> [Task objective]
List all lines of the data that include the string "több".

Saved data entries

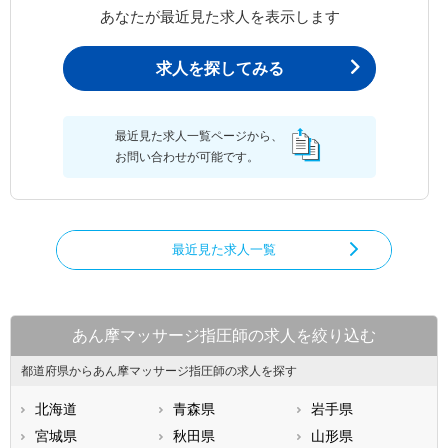
あなたが最近見た求人を表示します
求人を探してみる
最近見た求人一覧ページから、
お問い合わせが可能です。
最近見た求人一覧
あん摩マッサージ指圧師の求人を絞り込む
都道府県からあん摩マッサージ指圧師の求人を探す
北海道
青森県
岩手県
宮城県
秋田県
山形県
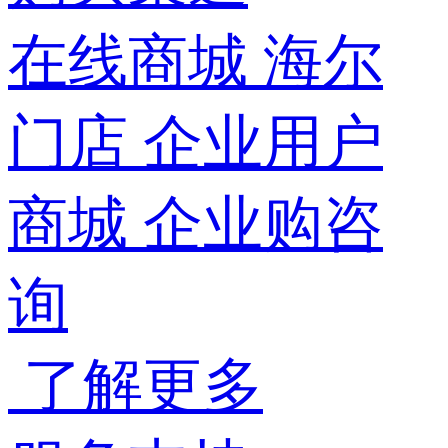
在线商城
海尔
门店
企业用户
商城
企业购咨
询
了解更多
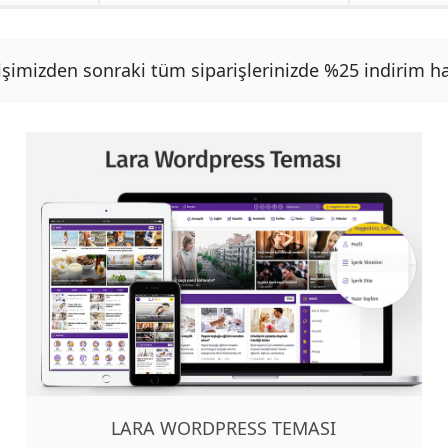
işimizden sonraki tüm siparişlerinizde %25 indirim ha
LARA WORDPRESS TEMASI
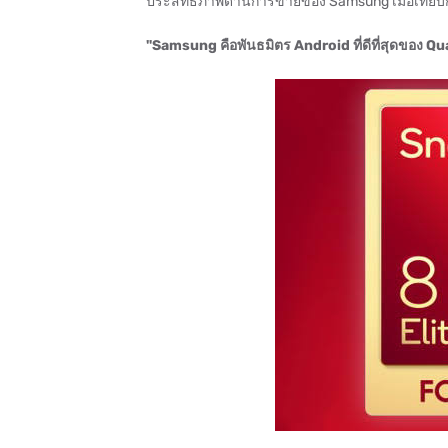
ประสิทธิภาพด้านการขายของ Samsung เมื่อเทียบกับ
"Samsung คือพันธมิตร Android ที่ดีที่สุดของ 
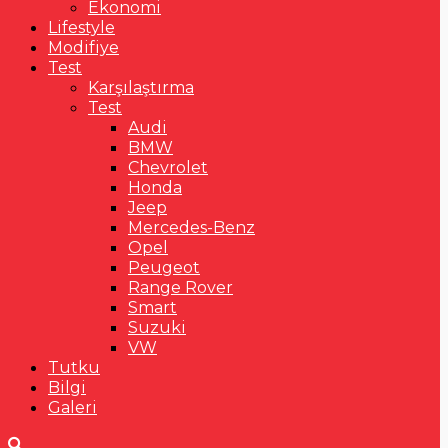
Ekonomi
Lifestyle
Modifiye
Test
Karşılaştırma
Test
Audi
BMW
Chevrolet
Honda
Jeep
Mercedes-Benz
Opel
Peugeot
Range Rover
Smart
Suzuki
VW
Tutku
Bilgi
Galeri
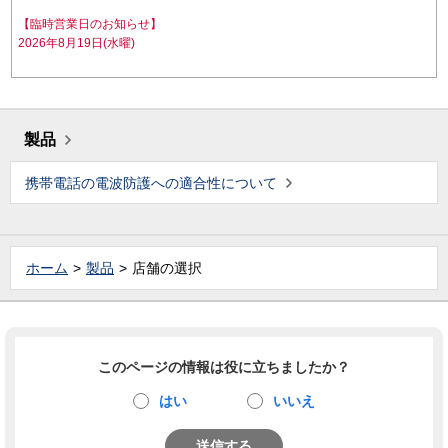
【臨時営業日のお知らせ】
2026年8月19日(水曜)
製品
携帯電話の電波防護への適合性について
ホーム
製品
店舗の選択
このページの情報は役に立ちましたか？
はい
いいえ
送信する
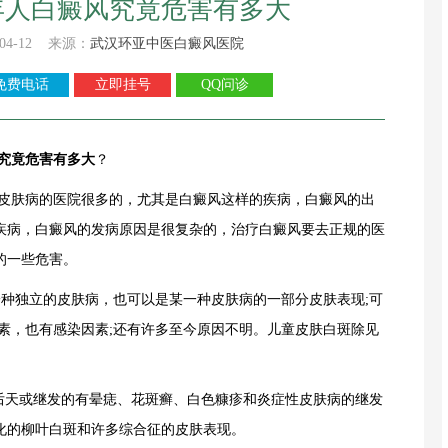
年人白癜风究竟危害有多大
04-12 来源：
武汉环亚中医白癜风医院
免费电话
立即挂号
QQ问诊
究竟危害有多大
？
疗皮肤病的医院很多的，尤其是白癜风这样的疾病，白癜风的出
疾病，白癜风的发病原因是很复杂的，治疗白癜风要去正规的医
的一些危害。
种独立的皮肤病，也可以是某一种皮肤病的一部分皮肤表现;可
素，也有感染因素;还有许多至今原因不明。儿童皮肤白斑除见
后天或继发的有晕痣、花斑癣、白色糠疹和炎症性皮肤病的继发
性硬化的柳叶白斑和许多综合征的皮肤表现。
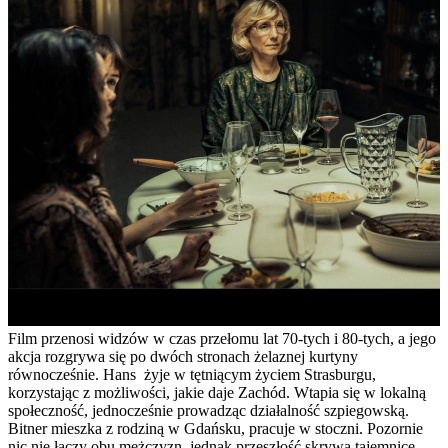
Film przenosi widzów w czas przełomu lat 70-tych i 80-tych, a jego
akcja rozgrywa się po dwóch stronach żelaznej kurtyny
równocześnie. Hans żyje w tętniącym życiem Strasburgu,
korzystając z możliwości, jakie daje Zachód. Wtapia się w lokalną
społeczność, jednocześnie prowadząc działalność szpiegowską.
Bitner mieszka z rodziną w Gdańsku, pracuje w stoczni. Pozornie
nic nie łączy obu mężczyzn, jednak przeszłość skrywa tajemnicę,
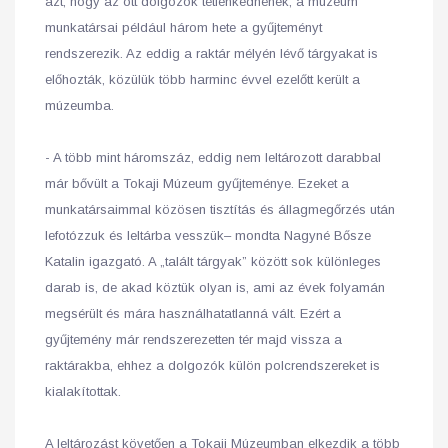
azt, hogy az ott dolgozók tétlenkednének, a múzeum
munkatársai például három hete a gyűjteményt
rendszerezik. Az eddig a raktár mélyén lévő tárgyakat is
előhozták, közülük több harminc évvel ezelőtt került a
múzeumba.
- A több mint háromszáz, eddig nem leltározott darabbal
már bővült a Tokaji Múzeum gyűjteménye. Ezeket a
munkatársaimmal közösen tisztítás és állagmegőrzés után
lefotózzuk és leltárba vesszük– mondta Nagyné Bősze
Katalin igazgató. A „talált tárgyak” között sok különleges
darab is, de akad köztük olyan is, ami az évek folyamán
megsérült és mára használhatatlanná vált. Ezért a
gyűjtemény már rendszerezetten tér majd vissza a
raktárakba, ehhez a dolgozók külön polcrendszereket is
kialakítottak.
A leltározást követően a Tokaji Múzeumban elkezdik a több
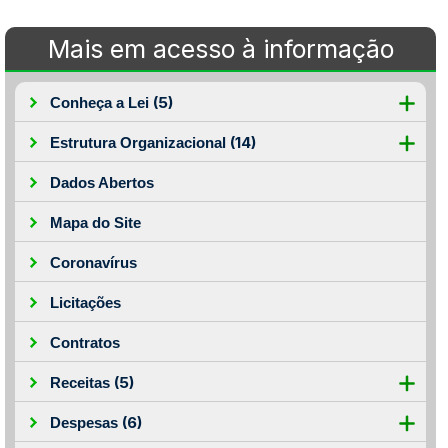
Mais em acesso à informação
(5)
Conheça a Lei
(14)
Estrutura Organizacional
Dados Abertos
Mapa do Site
Coronavírus
Licitações
Contratos
(5)
Receitas
(6)
Despesas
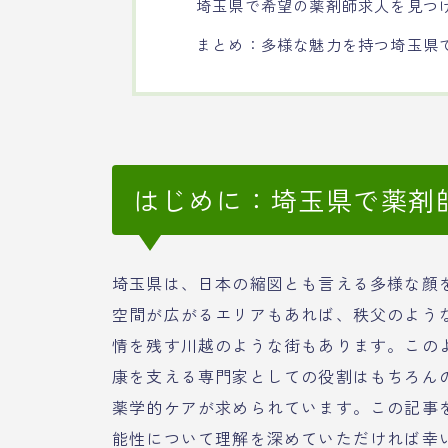
埼玉県で希望の薬剤師求人を見つ
まとめ：多様な魅力を持つ埼玉県
はじめに：埼玉県で薬剤
埼玉県は、日本の縮図とも言える多様な顔
空間が広がるエリアもあれば、秩父のよう
情を残す川越のような街もあります。この
康を支える専門家としての役割はもちろん
薬学的ケアが求められています。この記事
能性について理解を深めていただければ幸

> [Completed exercise]
előhozták, közülük több harminc évvel ezelőtt került a
- A több mint háromszáz, eddig nem leltározott darabbal
A leltározást követően a Tokaji Múzeumban elkezdik a több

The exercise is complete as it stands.